''We have reason to feel a sense of satisfaction when we look at the performance of the Indian economy-- our macroeconomic fundamentals continue to be strong and there are reasons to believe that robust economic growth will continue,'' Mr Chidambaram said addressing the Interactive Session with Industry held here.
The Finance Minister had a meeting with Industry Associations on increasing the industrial growth rate. Representatives from ASSOCHAM, CII, FICCI and PHD Chamber of Commerce and Industry took part in the session.
Minister of State for Finance Pawan Kumar Bansal and Senior Officers of the Ministry were also present at the session.
Mr Chidambaram said industrial growth in the first four years of the Tenth Plan (2002-2006) averaged 7.3 per cent. The key sectors driving this growth were chemicals, machinery and equipments, transport and auto parts, basic metals, non-metallic mineral products, particularly cement; beverages and tobacco products and apparels.

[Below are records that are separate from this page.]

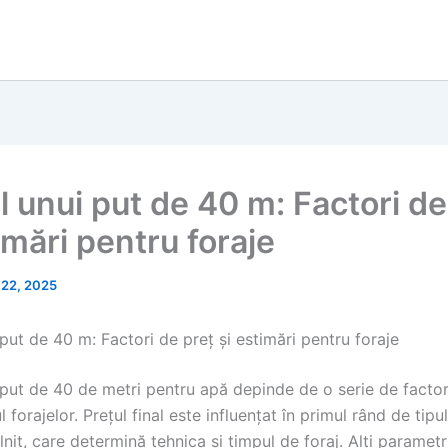
l unui put de 40 m: Factori de
imări pentru foraje
l 22, 2025
put de 40 m: Factori de preț și estimări pentru foraje
put de 40 de metri pentru apă depinde de o serie de factori
 forajelor. Prețul final este influențat în primul rând de tipul
lnit, care determină tehnica și timpul de foraj. Alți parametr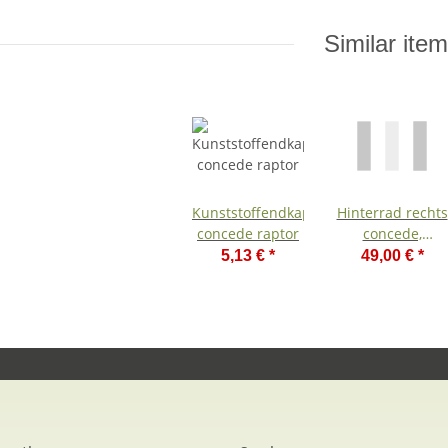
Regenschirmhalter
Similar ite
Kunststoffendkappe
Hinterrad rechts
concede raptor
concede,
schwarz
5,13 €
*
49,00 €
*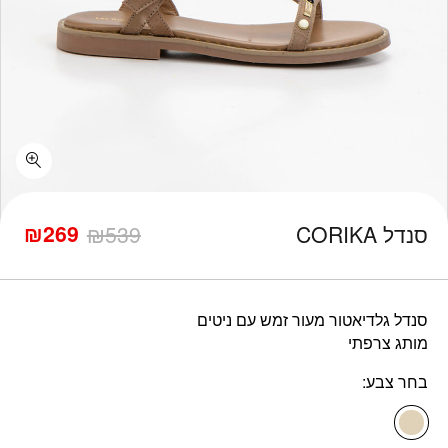
כמות סנדל CORIKA
₪
269
סנדל CORIKA
539
₪
המחיר
המחיר
הנוכחי
המקורי
היה:
הוא:
₪539.
₪269.
סנדל גלדיאטור מעור זמש עם ניטים
מותג צרפתי
בחר צבע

The Finance Minister said relative to these sectors, textiles, leather, wood products, food processing and metal products in the manufacturing sector and the mining and electricity sectors performed poorly.
''Capital goods, generally taken as an investment indicator in the economy, consistently performed better than the overall average growth. The average growth posted by this sector since June 2002 has been around 14 per cent. Consumer goods, both durables and non-durables, also remained buoyant and grew at around 12 per cent in the last two years,'' he said.
Mr Chidambaram was of the view that good performance in these two segments - capital goods and consumer goods - suggests that consumption-led growth was generally balanced by strong investment-led sources of growth.
The Finance Minister found it encouraging that nearly 40 per cent of the manufactured output continued to be exported. This was an indication that buoyant global demand and improved competitiveness of Indian manufacturing have had their fair share in GDP growth.